Prompt
Set down every record below exactly as it stands, with the pictures omitted.
[Opening Dataset records section]
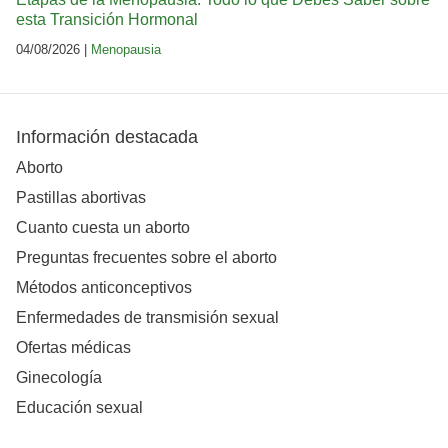
esta Transición Hormonal
04/08/2026 |
Menopausia
Información destacada
Aborto
Pastillas abortivas
Cuanto cuesta un aborto
Preguntas frecuentes sobre el aborto
Métodos anticonceptivos
Enfermedades de transmisión sexual
Ofertas médicas
Ginecología
Educación sexual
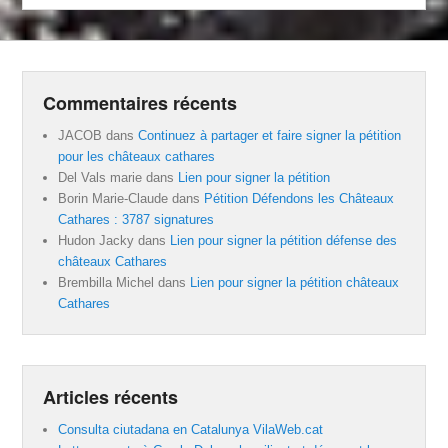
Commentaires récents
JACOB
dans
Continuez à partager et faire signer la pétition
pour les châteaux cathares
Del Vals marie
dans
Lien pour signer la pétition
Borin Marie-Claude
dans
Pétition Défendons les Châteaux
Cathares : 3787 signatures
Hudon Jacky
dans
Lien pour signer la pétition défense des
châteaux Cathares
Brembilla Michel
dans
Lien pour signer la pétition châteaux
Cathares
Articles récents
Consulta ciutadana en Catalunya VilaWeb.cat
[Closing Dataset records section]
Response for this exercise
esta Transición Hormonal
04/08/2026 |
Menopausia
Información destacada
Aborto
Pastillas abortivas
Cuanto cuesta un aborto
Preguntas frecuentes sobre el aborto
Métodos anticonceptivos
Enfermedades de transmisión sexual
Ofertas médicas
Ginecología
Educación sexual
Commentaires récents
JACOB
dans
Continuez à partager et faire signer la pétition
pour les châteaux cathares
Del Vals marie
dans
Lien pour signer la pétition
Borin Marie-Claude
dans
Pétition Défendons les Châteaux
Cathares : 3787 signatures
Hudon Jacky
dans
Lien pour signer la pétition défense des
châteaux Cathares
Brembilla Michel
dans
Lien pour signer la pétition châteaux
Cathares
Articles récents
Consulta ciutadana en Catalunya VilaWeb.cat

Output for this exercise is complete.